Strangely enough I'm going to be testing load balancing next week
across physical servers as I have provisioned another server last week
for the staging environment to test this out.
In our case the workers get tied up as they are contacting website
services which sometimes can be really slow (up to 120 seconds)
causing the load balancers queue to grow. My idea with the load
balancer was so I can spin up a new worker process when the queue
becomes too large, which is what I can do currently and it works
perfectly, it's just that the load balancer is consuming more
resources than it needs to while the machine is really not under any
other stress.
I've just done some quick profile and all the action seems to be
called from AbstractMsmqListener.PeekMessageOnBackgroundThread. It
spends 53% of its time in calls to
MsmqLoadBalancer.HandlePeekedMessage and it's children with the
remaining 47% in AbstractMsmqListener.TryPeek and it's children.
So over a total period of 4 minutes RSB consumed 183 seconds out of
240 seconds of CPU time excluding my app's time. Which I think is a
bit excessive particularly since it peeked at 226130 messages.
Shouldn't the load balancer pause for a second if it failed to get in
contact with any of the workers, instead of just blindly retrying?
Here are the top offenders in csv format - if you want I can email you
a full csv (it's actually tab delimited) or a pdf.
Total Time with children (ms), Average Time with children (ms), Total
for self (ms), Average for self (ms), Calls, Method name
+183366,0.8,11384,0.1,226122,Rhino.ServiceBus.LoadBalancer.MsmqLoadBalancer.HandlePeekedMessage(Rhino.ServiceBus.Msmq.OpenedQueue,System.Messaging.Message)

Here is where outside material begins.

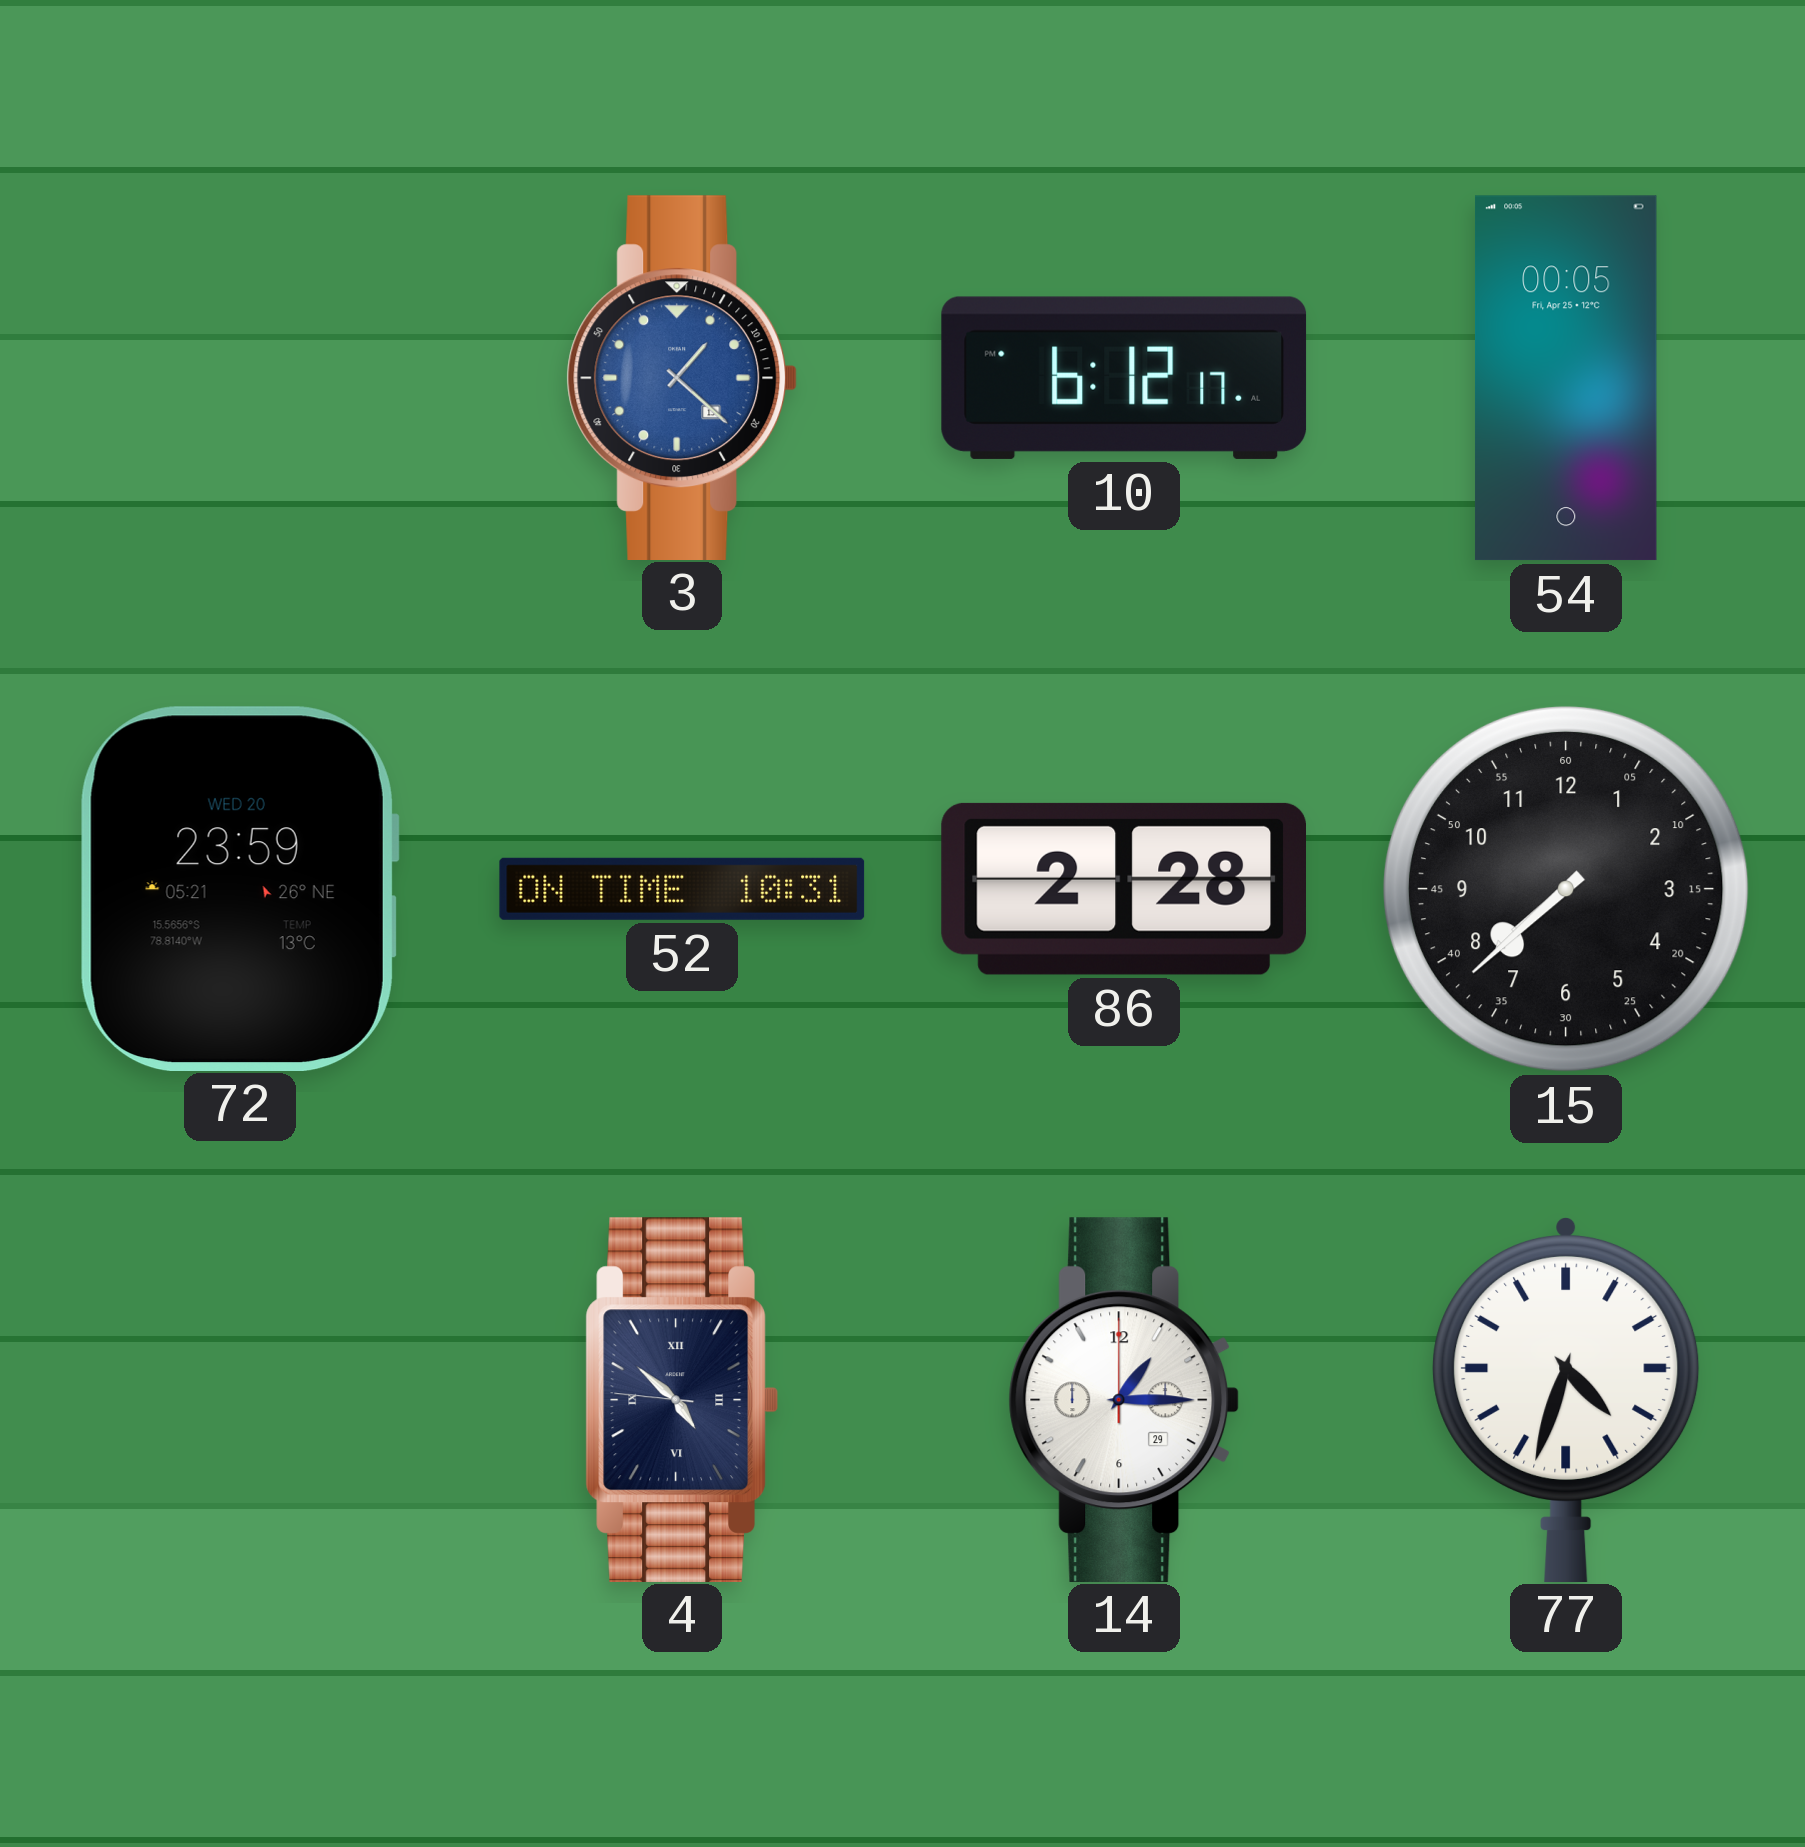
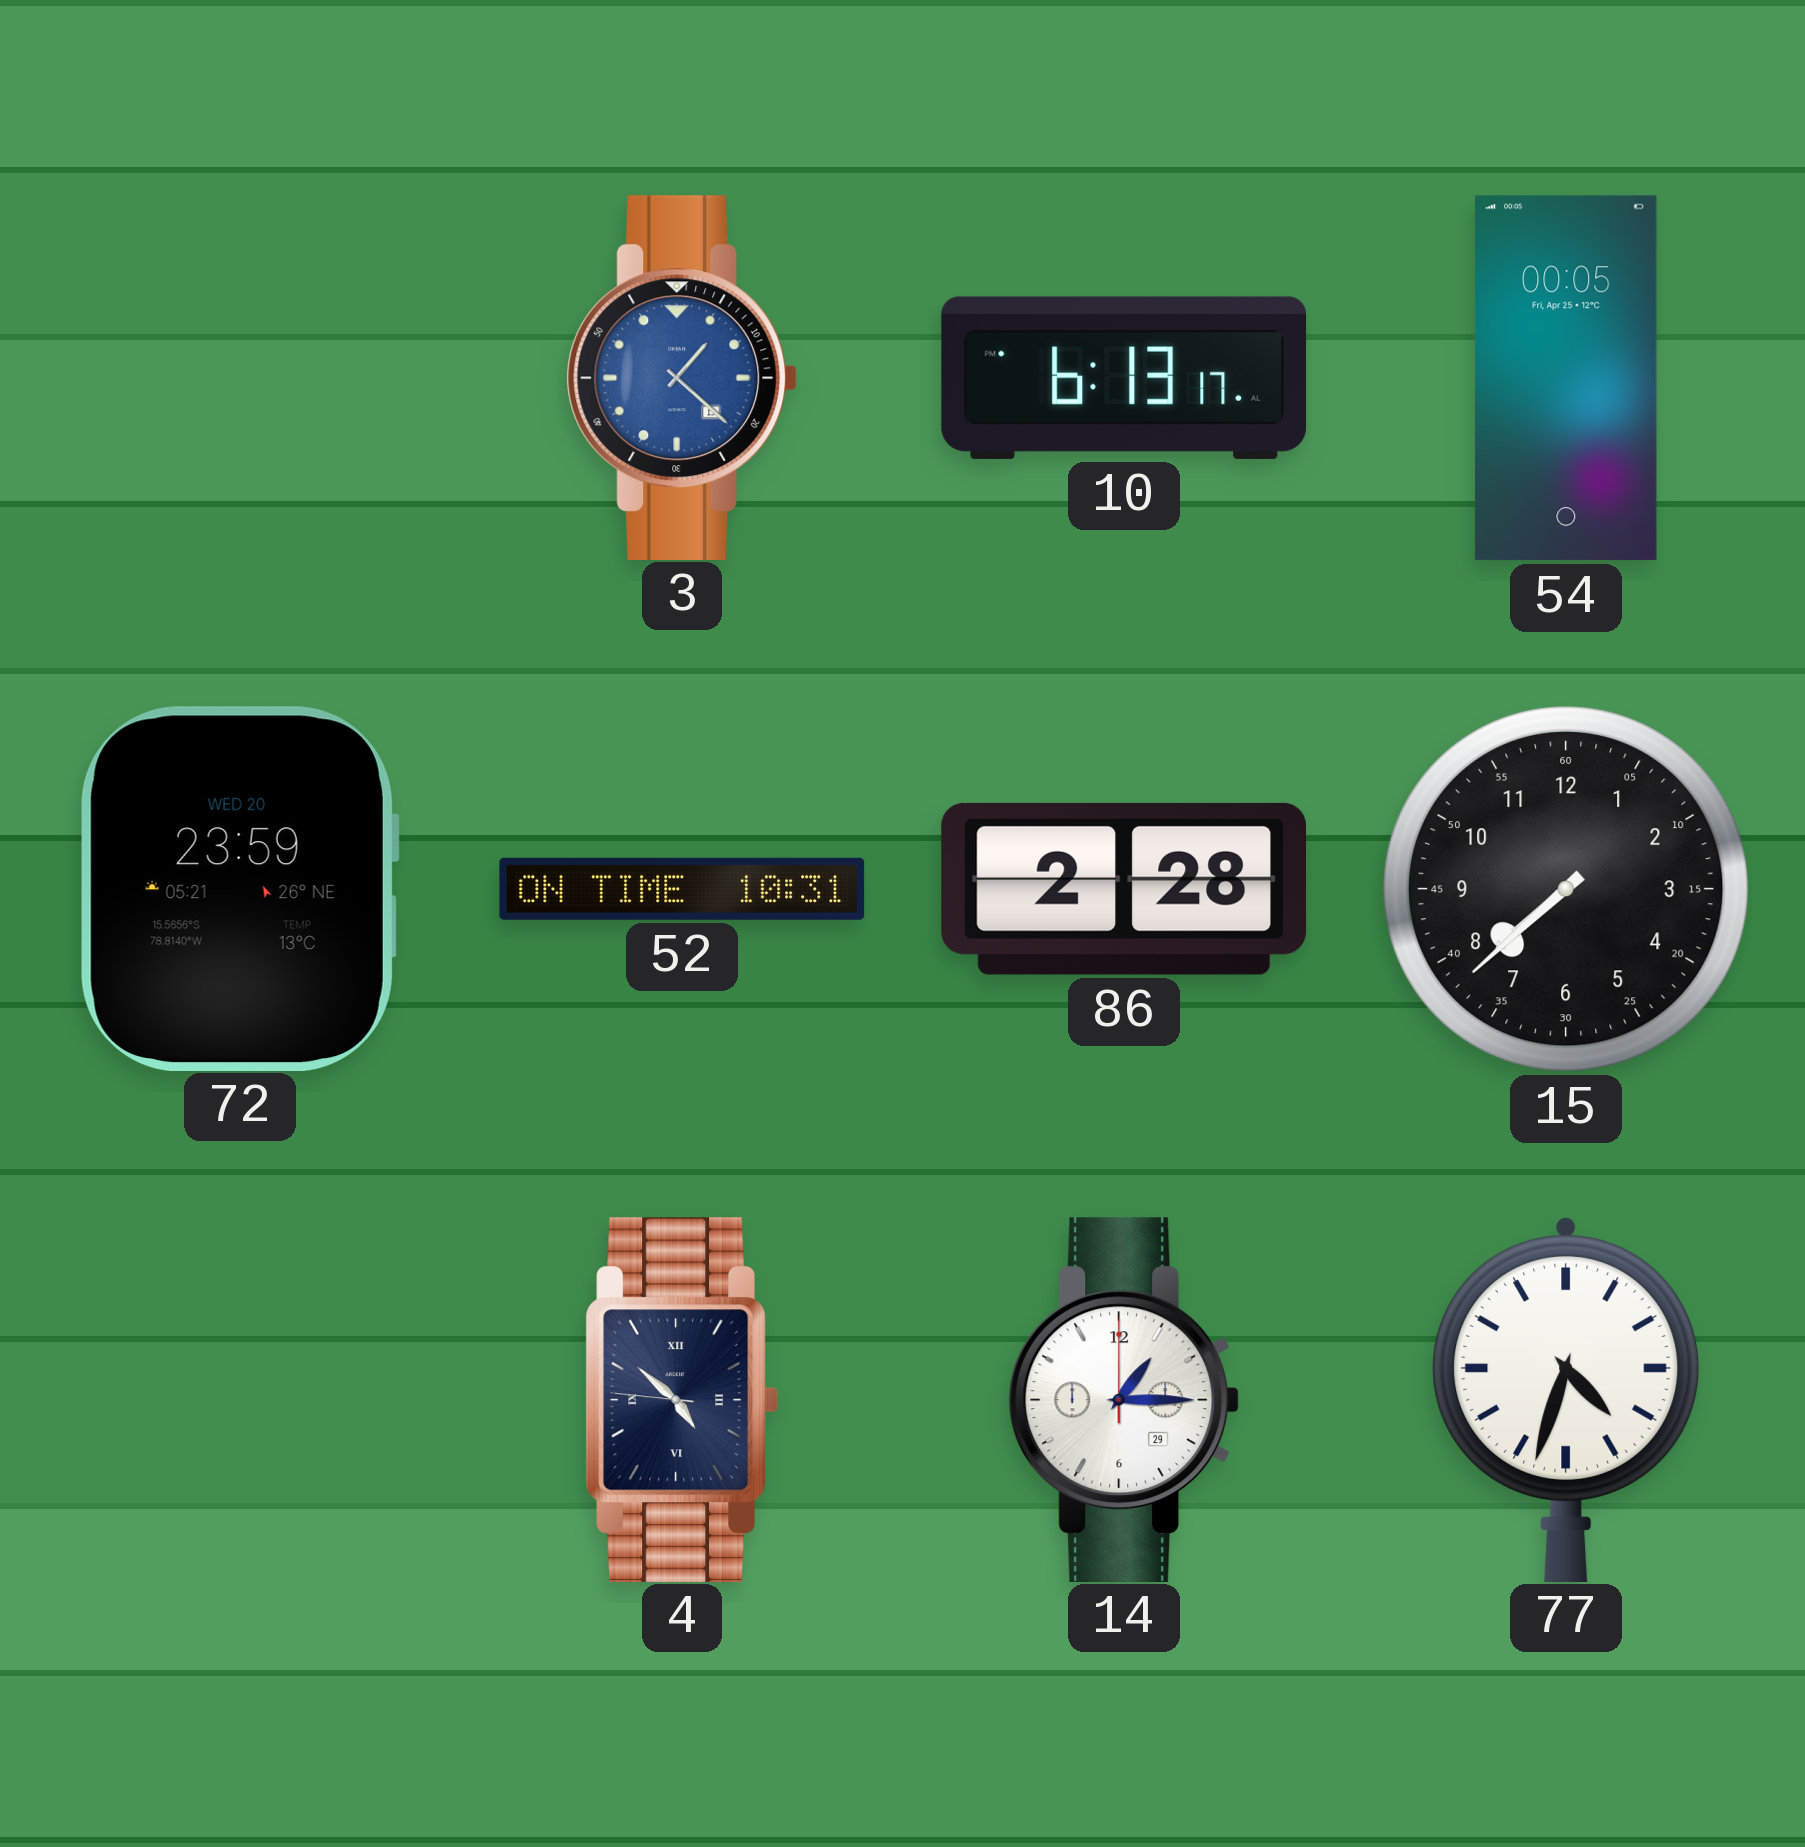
10: 6:12 -> 6:13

+160651,0.7,4743,0,226130,Rhino.ServiceBus.Msmq.AbstractMsmqListener.TryPeek(Rhino.ServiceBus.Msmq.OpenedQueue,System.Messaging.Message&)
+155724,0.7,155724,0.7,226130,Rhino.ServiceBus.Msmq.OpenedQueue.Peek(System.TimeSpan)
+134270,0.6,134138,0.6,226125,Rhino.ServiceBus.Msmq.OpenedQueue.TryGetMessageFromQueue(System.String)29787,0.2,1159,0,180430,Rhino.ServiceBus.LoadBalancer.MsmqLoadBalancer.HandleStandardMessage(Rhino.ServiceBus.Msmq.OpenedQueue,System.Messaging.Message)28569,0.2,28546,0.2,180430,Rhino.ServiceBus.Msmq.OpenedQueue.Send(System.Messaging.Message)7759,0,1312,0,180432,Rhino.ServiceBus.LoadBalancer.MsmqLoadBalancer.PersistEndpoint(Rhino.ServiceBus.Msmq.OpenedQueue,System.Messaging.Message)3825,0,3825,0,180432,Rhino.ServiceBus.Msmq.MsmqUtil.GetQueueUri(System.Messaging.MessageQueue)2622,0,2622,0,180431,Rhino.ServiceBus.DataStructures.Set`1.Add(T)
On Nov 16, 4:39 pm, Corey Kaylor <
co...@kaylors.net> wrote:
> I am happy to take any form of contribution you can offer.
>
> By adding additional worker endpoints I mean.
>
> Load Balancer 1, 5 threads, deployed to MachineA
> 1 worker endpoint, configured to send to Machine1\queue1.readyforwork, 5
> threads, deployed to NewMachineB
> 2 worker endpoint, configured to send to Machine1\queue1.readyforwork, 5
> threads, deployed to NewMachineC
>
> Load balancing although completely *possible* to run on one machine, was
> designed to distribute load to multiple machines. You're not gaining any
> benefits from load balancing when there is only one worker sending ready
> for work messages to the load balancer. You would be better off in this
> case just having two endpoints without load balancing.